------ DATA LISTING ------

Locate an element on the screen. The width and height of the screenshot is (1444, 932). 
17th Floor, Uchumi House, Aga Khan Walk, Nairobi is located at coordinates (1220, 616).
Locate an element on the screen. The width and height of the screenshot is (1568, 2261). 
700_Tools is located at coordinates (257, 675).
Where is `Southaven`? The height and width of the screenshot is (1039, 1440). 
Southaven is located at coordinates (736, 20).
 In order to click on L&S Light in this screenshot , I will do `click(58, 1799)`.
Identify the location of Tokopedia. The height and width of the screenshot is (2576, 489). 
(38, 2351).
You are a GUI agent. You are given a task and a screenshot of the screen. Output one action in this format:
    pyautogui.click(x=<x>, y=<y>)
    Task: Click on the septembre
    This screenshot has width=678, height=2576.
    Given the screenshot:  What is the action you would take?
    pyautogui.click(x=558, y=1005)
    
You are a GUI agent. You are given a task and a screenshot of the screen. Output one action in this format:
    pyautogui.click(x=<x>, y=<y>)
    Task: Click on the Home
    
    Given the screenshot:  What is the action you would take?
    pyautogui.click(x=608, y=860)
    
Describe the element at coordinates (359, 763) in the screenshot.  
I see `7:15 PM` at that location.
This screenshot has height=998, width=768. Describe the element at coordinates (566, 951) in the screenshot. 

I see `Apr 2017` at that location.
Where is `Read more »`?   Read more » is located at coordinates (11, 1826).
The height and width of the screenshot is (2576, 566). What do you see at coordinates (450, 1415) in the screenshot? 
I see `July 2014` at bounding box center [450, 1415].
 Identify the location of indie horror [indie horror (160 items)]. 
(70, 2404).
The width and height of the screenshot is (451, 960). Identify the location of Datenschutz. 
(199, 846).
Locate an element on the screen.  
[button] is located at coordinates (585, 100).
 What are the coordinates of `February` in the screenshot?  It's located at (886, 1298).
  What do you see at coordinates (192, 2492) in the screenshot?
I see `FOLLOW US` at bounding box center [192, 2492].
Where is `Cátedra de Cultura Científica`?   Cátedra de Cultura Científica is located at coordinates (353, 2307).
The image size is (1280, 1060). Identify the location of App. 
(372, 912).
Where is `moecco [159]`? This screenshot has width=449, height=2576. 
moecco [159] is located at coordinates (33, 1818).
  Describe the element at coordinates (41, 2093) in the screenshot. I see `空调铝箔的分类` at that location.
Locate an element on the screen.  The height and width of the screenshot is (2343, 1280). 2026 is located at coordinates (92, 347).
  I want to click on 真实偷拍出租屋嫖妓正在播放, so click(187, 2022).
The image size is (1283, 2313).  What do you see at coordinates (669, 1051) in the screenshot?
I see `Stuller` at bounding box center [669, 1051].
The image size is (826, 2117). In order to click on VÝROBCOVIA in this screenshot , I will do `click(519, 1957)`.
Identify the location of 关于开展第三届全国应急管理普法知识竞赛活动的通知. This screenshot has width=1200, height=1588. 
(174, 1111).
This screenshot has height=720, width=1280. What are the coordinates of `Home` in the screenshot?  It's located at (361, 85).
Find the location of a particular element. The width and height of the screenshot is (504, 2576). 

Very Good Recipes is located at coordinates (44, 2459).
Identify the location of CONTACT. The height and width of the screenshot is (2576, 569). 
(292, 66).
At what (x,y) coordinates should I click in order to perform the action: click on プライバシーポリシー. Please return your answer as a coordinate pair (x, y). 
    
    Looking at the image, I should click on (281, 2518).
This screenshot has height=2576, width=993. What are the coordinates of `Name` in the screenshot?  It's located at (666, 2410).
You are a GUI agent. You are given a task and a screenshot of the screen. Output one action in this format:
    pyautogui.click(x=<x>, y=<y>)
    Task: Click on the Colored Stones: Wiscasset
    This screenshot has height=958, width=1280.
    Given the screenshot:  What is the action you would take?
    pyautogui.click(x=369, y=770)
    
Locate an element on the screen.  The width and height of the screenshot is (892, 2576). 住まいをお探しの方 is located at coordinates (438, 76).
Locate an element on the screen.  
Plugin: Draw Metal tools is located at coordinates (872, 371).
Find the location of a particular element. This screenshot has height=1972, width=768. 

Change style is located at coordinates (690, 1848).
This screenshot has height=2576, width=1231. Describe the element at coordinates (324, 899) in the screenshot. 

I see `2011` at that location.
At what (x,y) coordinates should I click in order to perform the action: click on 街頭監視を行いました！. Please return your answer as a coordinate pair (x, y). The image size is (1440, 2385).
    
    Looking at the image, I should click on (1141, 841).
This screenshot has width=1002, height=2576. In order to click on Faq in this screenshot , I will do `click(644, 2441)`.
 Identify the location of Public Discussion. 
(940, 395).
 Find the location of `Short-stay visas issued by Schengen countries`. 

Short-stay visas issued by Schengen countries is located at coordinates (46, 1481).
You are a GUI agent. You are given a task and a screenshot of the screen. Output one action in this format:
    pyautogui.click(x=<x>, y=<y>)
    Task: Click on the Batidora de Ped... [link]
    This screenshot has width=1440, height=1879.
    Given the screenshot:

------

The answer should consist of all the lines above, retyped exactly.

Locate an element on the screen. The width and height of the screenshot is (1444, 932). 
17th Floor, Uchumi House, Aga Khan Walk, Nairobi is located at coordinates (1220, 616).
Locate an element on the screen. The width and height of the screenshot is (1568, 2261). 
700_Tools is located at coordinates (257, 675).
Where is `Southaven`? The height and width of the screenshot is (1039, 1440). 
Southaven is located at coordinates (736, 20).
 In order to click on L&S Light in this screenshot , I will do `click(58, 1799)`.
Identify the location of Tokopedia. The height and width of the screenshot is (2576, 489). 
(38, 2351).
You are a GUI agent. You are given a task and a screenshot of the screen. Output one action in this format:
    pyautogui.click(x=<x>, y=<y>)
    Task: Click on the septembre
    This screenshot has width=678, height=2576.
    Given the screenshot:  What is the action you would take?
    pyautogui.click(x=558, y=1005)
    
You are a GUI agent. You are given a task and a screenshot of the screen. Output one action in this format:
    pyautogui.click(x=<x>, y=<y>)
    Task: Click on the Home
    
    Given the screenshot:  What is the action you would take?
    pyautogui.click(x=608, y=860)
    
Describe the element at coordinates (359, 763) in the screenshot.  
I see `7:15 PM` at that location.
This screenshot has height=998, width=768. Describe the element at coordinates (566, 951) in the screenshot. 

I see `Apr 2017` at that location.
Where is `Read more »`?   Read more » is located at coordinates (11, 1826).
The height and width of the screenshot is (2576, 566). What do you see at coordinates (450, 1415) in the screenshot? 
I see `July 2014` at bounding box center [450, 1415].
 Identify the location of indie horror [indie horror (160 items)]. 
(70, 2404).
The width and height of the screenshot is (451, 960). Identify the location of Datenschutz. 
(199, 846).
Locate an element on the screen.  
[button] is located at coordinates (585, 100).
 What are the coordinates of `February` in the screenshot?  It's located at (886, 1298).
  What do you see at coordinates (192, 2492) in the screenshot?
I see `FOLLOW US` at bounding box center [192, 2492].
Where is `Cátedra de Cultura Científica`?   Cátedra de Cultura Científica is located at coordinates (353, 2307).
The image size is (1280, 1060). Identify the location of App. 
(372, 912).
Where is `moecco [159]`? This screenshot has width=449, height=2576. 
moecco [159] is located at coordinates (33, 1818).
  Describe the element at coordinates (41, 2093) in the screenshot. I see `空调铝箔的分类` at that location.
Locate an element on the screen.  The height and width of the screenshot is (2343, 1280). 2026 is located at coordinates (92, 347).
  I want to click on 真实偷拍出租屋嫖妓正在播放, so click(187, 2022).
The image size is (1283, 2313).  What do you see at coordinates (669, 1051) in the screenshot?
I see `Stuller` at bounding box center [669, 1051].
The image size is (826, 2117). In order to click on VÝROBCOVIA in this screenshot , I will do `click(519, 1957)`.
Identify the location of 关于开展第三届全国应急管理普法知识竞赛活动的通知. This screenshot has width=1200, height=1588. 
(174, 1111).
This screenshot has height=720, width=1280. What are the coordinates of `Home` in the screenshot?  It's located at (361, 85).
Find the location of a particular element. The width and height of the screenshot is (504, 2576). 

Very Good Recipes is located at coordinates (44, 2459).
Identify the location of CONTACT. The height and width of the screenshot is (2576, 569). 
(292, 66).
At what (x,y) coordinates should I click in order to perform the action: click on プライバシーポリシー. Please return your answer as a coordinate pair (x, y). 
    
    Looking at the image, I should click on (281, 2518).
This screenshot has height=2576, width=993. What are the coordinates of `Name` in the screenshot?  It's located at (666, 2410).
You are a GUI agent. You are given a task and a screenshot of the screen. Output one action in this format:
    pyautogui.click(x=<x>, y=<y>)
    Task: Click on the Colored Stones: Wiscasset
    This screenshot has height=958, width=1280.
    Given the screenshot:  What is the action you would take?
    pyautogui.click(x=369, y=770)
    
Locate an element on the screen.  The width and height of the screenshot is (892, 2576). 住まいをお探しの方 is located at coordinates (438, 76).
Locate an element on the screen.  
Plugin: Draw Metal tools is located at coordinates (872, 371).
Find the location of a particular element. This screenshot has height=1972, width=768. 

Change style is located at coordinates (690, 1848).
This screenshot has height=2576, width=1231. Describe the element at coordinates (324, 899) in the screenshot. 

I see `2011` at that location.
At what (x,y) coordinates should I click in order to perform the action: click on 街頭監視を行いました！. Please return your answer as a coordinate pair (x, y). The image size is (1440, 2385).
    
    Looking at the image, I should click on (1141, 841).
This screenshot has width=1002, height=2576. In order to click on Faq in this screenshot , I will do `click(644, 2441)`.
 Identify the location of Public Discussion. 
(940, 395).
 Find the location of `Short-stay visas issued by Schengen countries`. 

Short-stay visas issued by Schengen countries is located at coordinates (46, 1481).
You are a GUI agent. You are given a task and a screenshot of the screen. Output one action in this format:
    pyautogui.click(x=<x>, y=<y>)
    Task: Click on the Batidora de Ped... [link]
    This screenshot has width=1440, height=1879.
    Given the screenshot:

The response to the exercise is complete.